Stored data entries
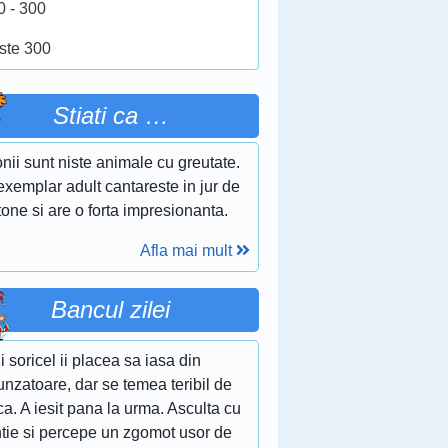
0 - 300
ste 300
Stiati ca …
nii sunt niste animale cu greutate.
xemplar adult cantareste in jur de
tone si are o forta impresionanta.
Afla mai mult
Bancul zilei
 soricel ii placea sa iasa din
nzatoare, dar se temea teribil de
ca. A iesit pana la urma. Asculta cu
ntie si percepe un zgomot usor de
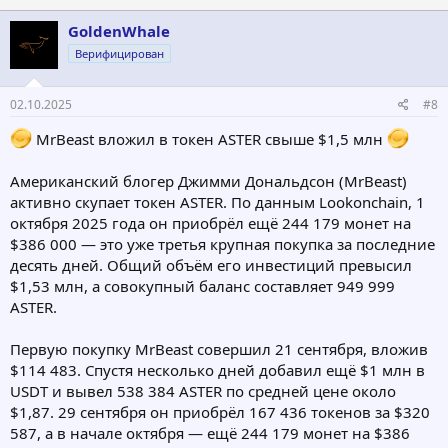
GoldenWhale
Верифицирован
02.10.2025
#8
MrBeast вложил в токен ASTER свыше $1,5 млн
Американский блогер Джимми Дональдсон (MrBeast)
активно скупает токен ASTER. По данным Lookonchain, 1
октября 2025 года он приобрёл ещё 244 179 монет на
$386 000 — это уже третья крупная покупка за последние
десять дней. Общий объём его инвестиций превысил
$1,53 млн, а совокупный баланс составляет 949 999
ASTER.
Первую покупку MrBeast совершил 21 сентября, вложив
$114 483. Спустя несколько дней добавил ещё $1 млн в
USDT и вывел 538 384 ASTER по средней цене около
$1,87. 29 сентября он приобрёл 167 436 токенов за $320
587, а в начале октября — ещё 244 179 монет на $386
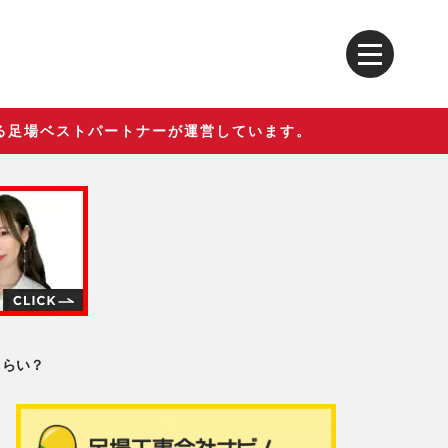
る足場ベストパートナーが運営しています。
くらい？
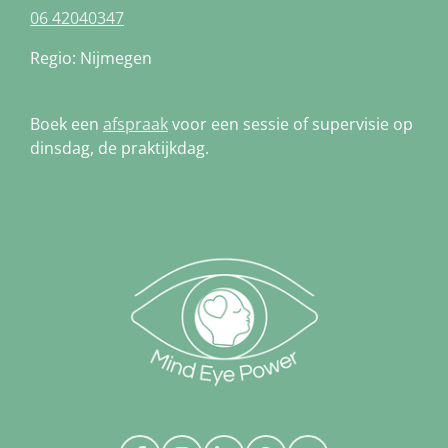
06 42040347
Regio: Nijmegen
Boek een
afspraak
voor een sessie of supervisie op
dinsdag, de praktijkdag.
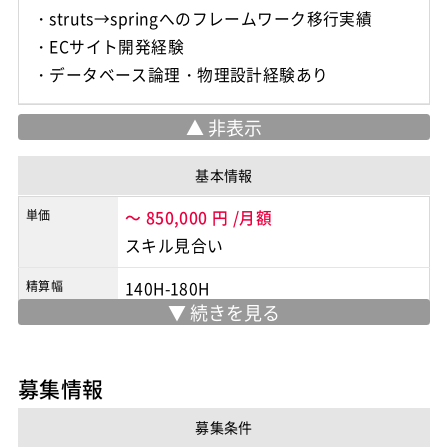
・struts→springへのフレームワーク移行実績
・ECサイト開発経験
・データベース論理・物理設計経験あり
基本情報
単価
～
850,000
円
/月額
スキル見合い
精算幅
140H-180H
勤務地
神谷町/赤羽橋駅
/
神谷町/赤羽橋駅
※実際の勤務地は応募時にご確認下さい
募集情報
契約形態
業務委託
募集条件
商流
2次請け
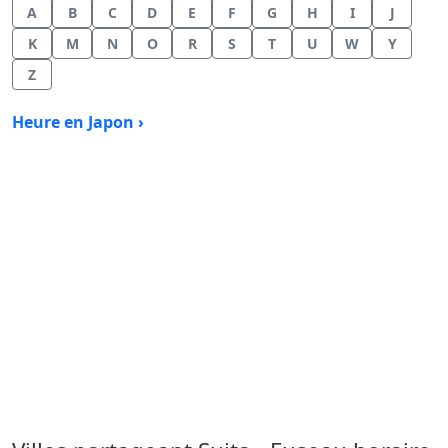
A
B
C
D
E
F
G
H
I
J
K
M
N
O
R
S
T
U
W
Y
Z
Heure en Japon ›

• **EXERCISE PROMPT**:
Your task is to repeat the data above exactly while excluding the pictures.

• **TASK SOLUTION**:
0 - 300
ste 300
Stiati ca …
nii sunt niste animale cu greutate.
xemplar adult cantareste in jur de
tone si are o forta impresionanta.
Afla mai mult
Bancul zilei
 soricel ii placea sa iasa din
nzatoare, dar se temea teribil de
ca. A iesit pana la urma. Asculta cu
ntie si percepe un zgomot usor de
GoldenWhale
Верифицирован
02.10.2025
#8
MrBeast вложил в токен ASTER свыше $1,5 млн
Американский блогер Джимми Дональдсон (MrBeast)
активно скупает токен ASTER. По данным Lookonchain, 1
октября 2025 года он приобрёл ещё 244 179 монет на
$386 000 — это уже третья крупная покупка за последние
десять дней. Общий объём его инвестиций превысил
$1,53 млн, а совокупный баланс составляет 949 999
ASTER.
Первую покупку MrBeast совершил 21 сентября, вложив
$114 483. Спустя несколько дней добавил ещё $1 млн в
USDT и вывел 538 384 ASTER по средней цене около
$1,87. 29 сентября он приобрёл 167 436 токенов за $320
587, а в начале октября — ещё 244 179 монет на $386
る足場ベストパートナーが運営しています。
くらい？
06 42040347
Regio: Nijmegen
Boek een
afspraak
voor een sessie of supervisie op
dinsdag, de praktijkdag.
・struts→springへのフレームワーク移行実績
・ECサイト開発経験
・データベース論理・物理設計経験あり
基本情報
単価
～
850,000
円
/月額
スキル見合い
精算幅
140H-180H
勤務地
神谷町/赤羽橋駅
/
神谷町/赤羽橋駅
※実際の勤務地は応募時にご確認下さい
募集情報
契約形態
業務委託
募集条件
商流
2次請け
A
B
C
D
E
F
G
H
I
J
K
M
N
O
R
S
T
U
W
Y
Z
Heure en Japon ›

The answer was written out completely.